## EXERCISE PROMPT
Would you return, word for word, the lines of the data below from the line with "entonces te enredas, entonces" through the line with "tema central del", and no others?

(Stored data entries)
● ● ●

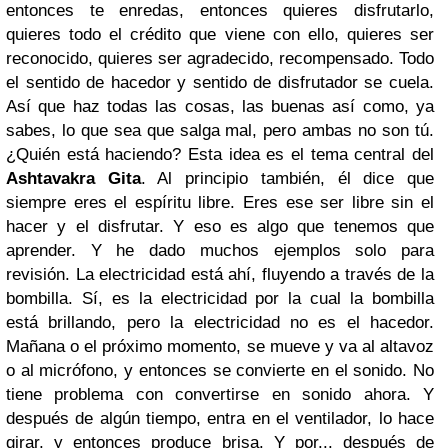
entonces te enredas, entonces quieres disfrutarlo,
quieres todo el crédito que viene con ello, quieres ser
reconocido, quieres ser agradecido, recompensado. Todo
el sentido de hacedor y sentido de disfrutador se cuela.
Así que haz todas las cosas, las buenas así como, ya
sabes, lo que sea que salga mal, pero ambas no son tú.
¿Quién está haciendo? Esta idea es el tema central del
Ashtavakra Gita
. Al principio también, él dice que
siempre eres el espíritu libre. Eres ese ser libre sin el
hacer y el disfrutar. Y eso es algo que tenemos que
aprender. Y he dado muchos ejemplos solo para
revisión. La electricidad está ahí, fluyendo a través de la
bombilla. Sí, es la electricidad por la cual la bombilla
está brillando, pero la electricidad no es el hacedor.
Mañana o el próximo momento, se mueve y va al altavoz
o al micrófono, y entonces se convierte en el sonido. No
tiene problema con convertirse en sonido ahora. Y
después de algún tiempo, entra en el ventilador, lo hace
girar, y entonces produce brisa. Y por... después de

● ● ●

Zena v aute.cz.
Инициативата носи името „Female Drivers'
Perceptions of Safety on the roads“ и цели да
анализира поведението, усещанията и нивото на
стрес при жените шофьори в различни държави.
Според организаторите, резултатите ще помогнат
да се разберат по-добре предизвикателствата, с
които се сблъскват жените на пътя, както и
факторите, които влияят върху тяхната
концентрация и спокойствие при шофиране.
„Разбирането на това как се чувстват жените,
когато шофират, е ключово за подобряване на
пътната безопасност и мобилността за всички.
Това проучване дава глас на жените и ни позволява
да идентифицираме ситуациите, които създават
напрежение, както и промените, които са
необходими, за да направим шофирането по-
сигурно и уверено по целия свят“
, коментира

● ● ●

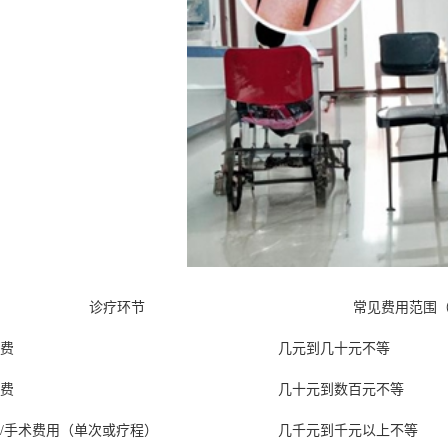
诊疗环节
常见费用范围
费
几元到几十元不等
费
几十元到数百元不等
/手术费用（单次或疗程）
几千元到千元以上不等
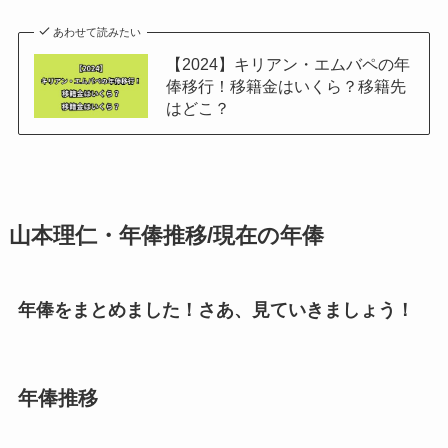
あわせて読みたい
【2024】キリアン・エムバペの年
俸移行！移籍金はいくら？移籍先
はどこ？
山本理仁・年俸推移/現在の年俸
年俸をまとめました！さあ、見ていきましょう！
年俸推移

● ● ●

## FINISHED EXERCISE
entonces te enredas, entonces quieres disfrutarlo,
quieres todo el crédito que viene con ello, quieres ser
reconocido, quieres ser agradecido, recompensado. Todo
el sentido de hacedor y sentido de disfrutador se cuela.
Así que haz todas las cosas, las buenas así como, ya
sabes, lo que sea que salga mal, pero ambas no son tú.
¿Quién está haciendo? Esta idea es el tema central del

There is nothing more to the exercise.